Lavinia Davis and Noel Isaacs with Eastern Cape teachers in front of Ottery  office

LESSON 4; Teacher resilience and passion for teaching are universally still evident

Despite all the odds, our group of 8 teachers did not on one occasion show a victim mentality. They were here in Cape Town and they wanted to maximise their learning.  One of the teachers said: " When we get back, I am going to preach and preach and preach that we need to do things differently; that we also need SOS where we are."
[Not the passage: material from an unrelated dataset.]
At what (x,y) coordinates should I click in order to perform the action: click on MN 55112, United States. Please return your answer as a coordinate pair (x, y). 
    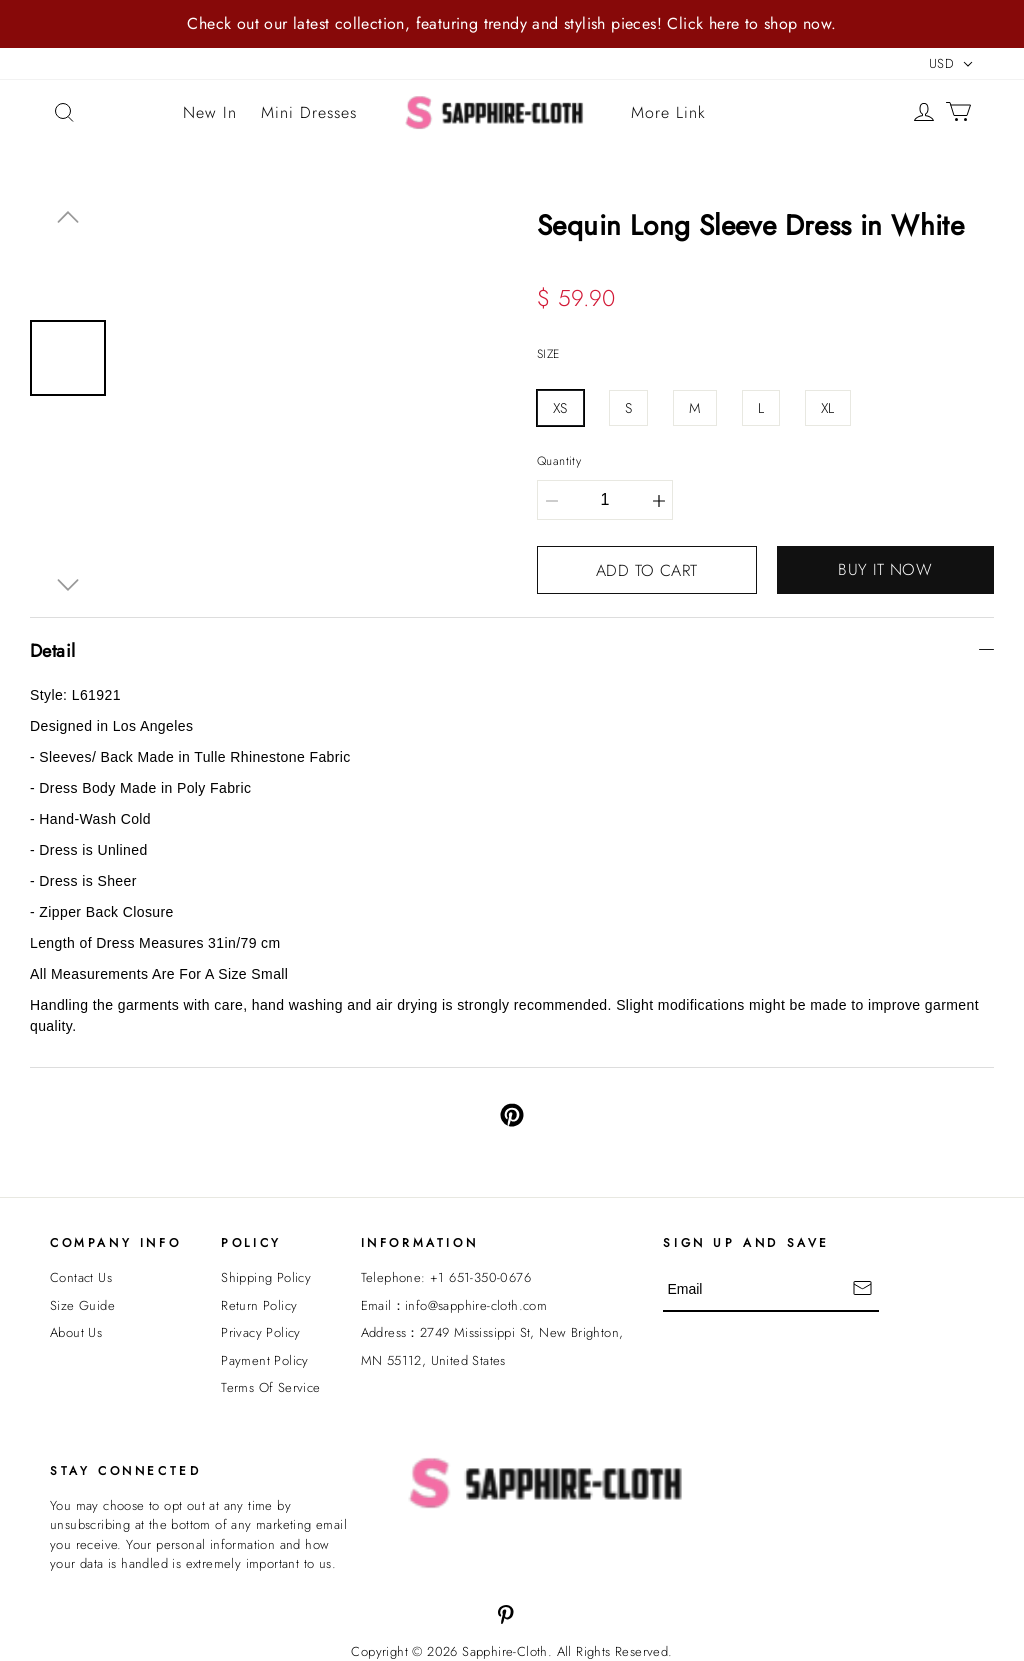
    Looking at the image, I should click on (433, 1360).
Hello - can those who judge so freely that teachers are just lazy, provide evidence that this is indeed so?  And if they are, how is it possible that those who are placed to help schools turn things around, have not made a significant difference?  These are tough questions and we need calloused skins to deal with them, but we need to answer these truthfully.
Lavinia Davis, Sharon Lewin and Noel Isaacs enjoying a bit of banter 

LESSON 5: We must actively steer change.

The inter-provincial visit was a rich experience for all parties. The schools committed to strengthening their partnerships and we agreed the first 'touching base' contact will take place before end of term.  This is a good start.  There is a huge challenge ahead for all leaders, at school and at the education district. The time has come for us to dig deeply and to interrogate our current practices. Jim Collins speaks about the 3C's that all great leaders should have: competence, chemistry and character. I agree the 'lip-service'era is no longer relevant. We need to be bold, raise our own game, acknowledge our gaps, go out and learn what we have to and then start navigating the route to becoming strong mentors and coaches to our teams.

Our school heads continue to teach us a lesson or two. Lavinia Davis, Noel Isaacs and Leonard Hendricks were super ambassadors for Heads  who believe in sharing their gifts of leadership, citizenship and humanity. It is no wonder I remain optimistic about the possibilities of changing our schools into powerful, quality education centres.